Я вышел из кабинета со странным ощущением. Смотрю по сторонам на проходящих мимо меня военных в оливковой форме и тёмно-синих лётных комбинезонах.
– Сашка, опять ты накосячил. Совсем тебе по жизни не везёт, – обратился ко мне старший лейтенант с тонкими усами.
– Да ладно тебе. Он ещё не отошёл от жёсткой посадки, – сказал другой старлей, шедший с ним рядом.
Следом прошли две крупные женщины. Одетые в строгие пиджаки и длинные юбки. На плечах пёстрые платки. Но одно непонятно – почему меховые шапки на голове?
– Клюковкин, ты когда распишешься за ознакомление в служебной карточке? – возмутилась одна из женщин.
– Опять у Клюковкина прибавились «достижения»? – усмехнулась другая.
Ответа от меня они не дождались и прошли мимо.
Расстегнув куртку, я прошёлся по коридору штаба. На стендах символика Советского Союза с гимном страны, который я слышал в записях.
«Союз нерушимый республик свободных…» – гласила первая строчка.
А ведь я помню ещё время, когда у моей страны слов не было в гимне. Идя по коридору, я не заметил, как оказался перед часовым, охраняющем знамя полка.
Невысокого роста рядовой в кителе и брюках болотного цвета, стоял рядом со знаменем полка. После увиденных двух букв «СА» на его погонах, мне стало всё понятно окончательно – российской армии тут нет.
Двигаясь по коридору в обратном направлении, я остановился рядом с застеклённым стендом. Тут были вывешены листовки, посвящённые Афганистану. В верхней части одной из них надпись «За нашу Советскую Родину!», а потом и заголовок «Первые на переправе».
«Мужественно встали на защиту завоеваний Афганской революции лётчики вертолётного полка…» – начиналась листовка, возвещающая о первом полке «за речкой».
Рядом обращение командования и политотдела войск округа. Как всегда, множественные напутствия и пожелания перед отправкой «за речку».
Смотрю по сторонам. Вижу лица этих молодых офицеров и их опытных командиров. Всё же, у каждого поколения своя война.

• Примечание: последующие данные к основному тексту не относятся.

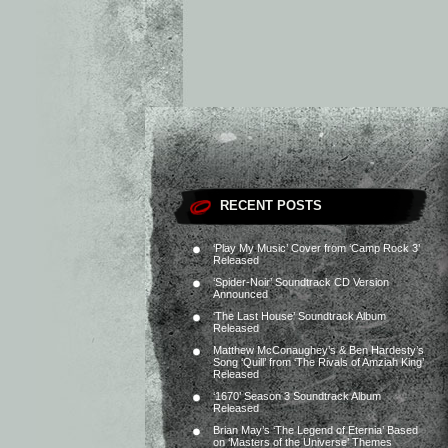
RECENT POSTS
‘Play My Music’ Cover from ‘Camp Rock 3’
Released
‘Spider-Noir’ Soundtrack CD Version
Announced
‘The Last House’ Soundtrack Album
Released
Matthew McConaughey’s & Ben Hardesty’s
Song ‘Quill’ from ‘The Rivals of Amziah King’
Released
‘1670’ Season 3 Soundtrack Album
Released
Brian May’s ‘The Legend of Eternia’ Based
on ‘Masters of the Universe’ Themes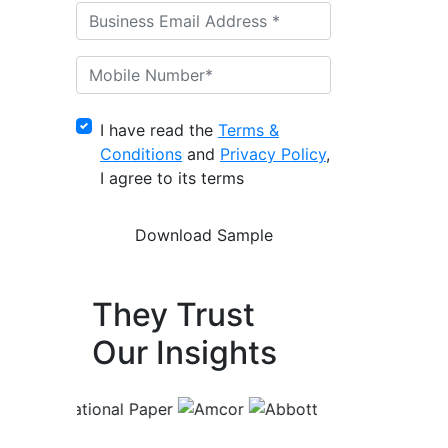
I have read the
Terms &
Conditions
and
Privacy Policy
,
I agree to its terms
They Trust
Our Insights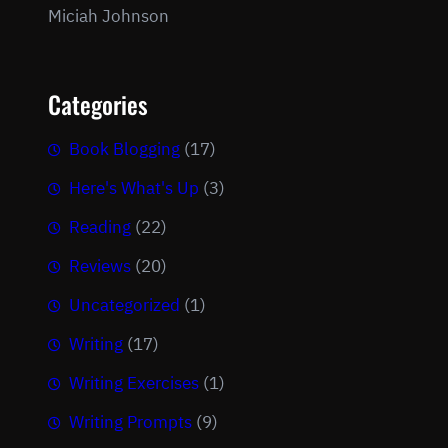
Miciah Johnson
Categories
Book Blogging
(17)
Here's What's Up
(3)
Reading
(22)
Reviews
(20)
Uncategorized
(1)
Writing
(17)
Writing Exercises
(1)
Writing Prompts
(9)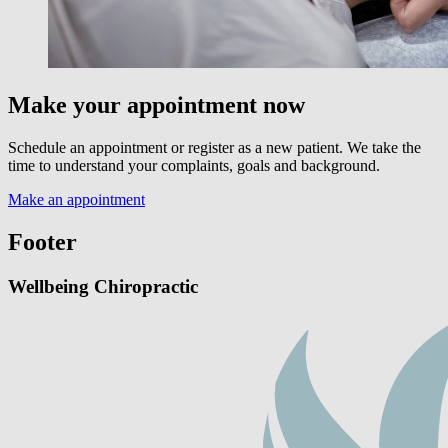
Make your appointment now
Schedule an appointment or register as a new patient. We take the
time to understand your complaints, goals and background.
Make an appointment
Footer
Wellbeing Chiropractic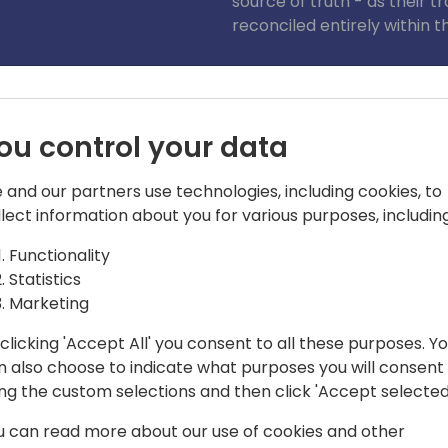
source of truth - as their 
reconciled entirely within t
Join this 30min session to 
solution.
ou control your data
 and our partners use technologies, including cookies, to
llect information about you for various purposes, including
Functionality
Statistics
ted Solutions - Xe.com
Marketing
 15 years; holding several positions in
clicking 'Accept All' you consent to all these purposes. Y
 Business acquisition. George's
n also choose to indicate what purposes you will consent
acts through to Structured Options.
ing the custom selections and then click 'Accept selected
P and integrated solutions space in
u can read more about our use of cookies and other
com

За этими мыслями поймал в стекле информационного стенда своё отражение.
– С одной войны на другую. Удивительная судьба, – произнёс я, не сводя глаз с молодого лица Клюковкина.
Теперь это уже моё лицо. И если предыдущий Сашка падал им в грязь, то со мной такого не будет. Боевой опыт у меня есть, знаний выше крыши. Всё это должно послужить стране.
Не с первой попытки, но я смог найти класс эскадрильи. Помещение большое с тремя рядами столов. По одному на звено.
На стенах фотографии вертолётов и личного состава эскадрильи. Большой график уровня натренированности лётного состава, где можно следить за выполненными полётами каждого лётчика.
Сразу бросилось в глаза, что напротив Клюковкина, закрашенных кружочков о выполненных контрольных и тренировочных полётах почти нет. Рядом с фамилией и вовсе кто-то поставил знак вопроса.
В углу большой цветной телевизор, на котором без звука идёт какой-то концерт. Детский хор выступает со сцены, но никому из взрослых дядек в классе это не интересно.
Всё внимание на меня. Встречают кто хлопками, кто свистом, а кто и улюлюканьем.
Где я так в прошлой жизни провинился, что меня теперь заставляют заново весь путь пройти – от сперматозоида до человека? Пока что Клюковкин на первой стадии находится.
– Санёчек, как ты нас нашёл? – посмеялся за первым столом паренёк в погонах старшего лейтенанта, попивающий чай.
Он уже практически лысый, а небольшое пузико вываливается из-под рубашки.
– Ага, смешно! Пузо не надорви, – ответил я, снимая куртку и вешая на крючок. – Вообще, я запах дерьма учуял в коридоре. Вспомнил, что ты так пахнешь и нашёл класс.
Старлей чуть чай не вылил на себя. Нечего было ржать надо мной с порога.
– Ты представляешь, что… – начал возбухать старлей, но я перебил его.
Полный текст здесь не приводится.